Clinical Predictivity and Translatability
Tumor organoids remain the most predictive in vitro model in terms of clinical response in vivo. Their remarkable clinical predictivity is linked to their recapitulation of key phenotypic (e.g. structural and cellular heterogeneity, including both CSCs and their downstream more-differentiated progeny) and genetic features (e.g., somatic mutations from the tumor) observed in the original tumor. Given their high clinical relevance, tumor organoids are a great platform for drug and biomarker discovery, testing combinations of drugs, and for precision medicine approaches.
In contrast, there have been reports in the literature of changes in response profile in tumorspheres over time which makes them a less robust system compared to organoids. Other types of patient-derived models, such as primary cells, which better preserve parental tumor genetic features and multicellular identity compared to spheroids, can be cultured in 3D. However, they have a very limited culture lifespan because they contain a high proportion of differentiated cells and quickly become senescent, therefore affecting their scalability.
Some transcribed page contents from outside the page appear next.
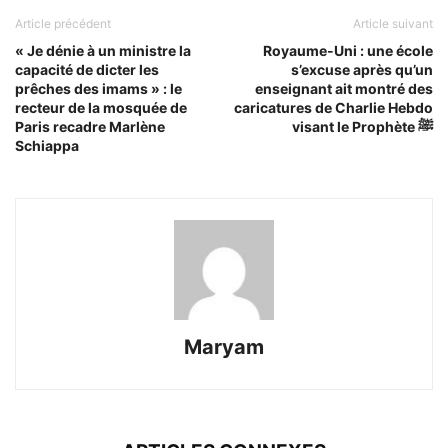
Article précédent
Article suivant
« Je dénie à un ministre la
Royaume-Uni : une école
capacité de dicter les
s’excuse après qu’un
prêches des imams » : le
enseignant ait montré des
recteur de la mosquée de
caricatures de Charlie Hebdo
Paris recadre Marlène
visant le Prophète ﷺ
Schiappa
Maryam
In addition, deriving primary cells from some cancer types remains notoriously challenging and typical culture conditions can select for cells that best withstand the in vitro environment.
Tumor organoids provide a highly robust model system for applications such as drug screening, with high reproducibility from one batch to the next. This is due to tumor organoids being developed using HUB protocols, which ensure that the cancer stem cell (CSC) component of the tumor is preserved. This means tumor organoids can be biobanked and resuscitated, and expanded for large scale drug screens all while preserving their genomic, trascriptomic, and morphological features.
With primary cells in 3D, you tend to have a much higher batch-to-batch variation. This is because the cells can’t be expanded to the same extent as organoids, so if large quantities are needed you may have to re-derive the whole culture (therefore introducing variability).
Much like 2D cell lines, which are monocultures of one cell type, organoids are a clean system made up entirely of epithelial cells. This means that the data quality obtained is usually pretty high with a very good signal to noise ratio from classical assay readouts. In addition, organoids can be derived from matched tumor and healthy tissue for better controlled experimental data.
Other 3D primary cell culture data, on the other hand, may be clouded by the lack of stability of the cells in culture. Tumorspheres do provide the benefit of historical data availability for comparison, which is not always available for the relatively new tumor organoids.
Tumor organoids faithfully recapitulate the complexities observed in parental human cancer tissue, and show high patient-relevance and translatability. The underlying nature of tumor organoids also makes them robust and reproducible across a wide variety of applications important for drug discovery and development.
While other 3D cancer cell culture models continue to be relevant for many different applications, it’s important to be aware of the benefits and limitations of different in vitro tumor models to choose the most appropriate for your needs.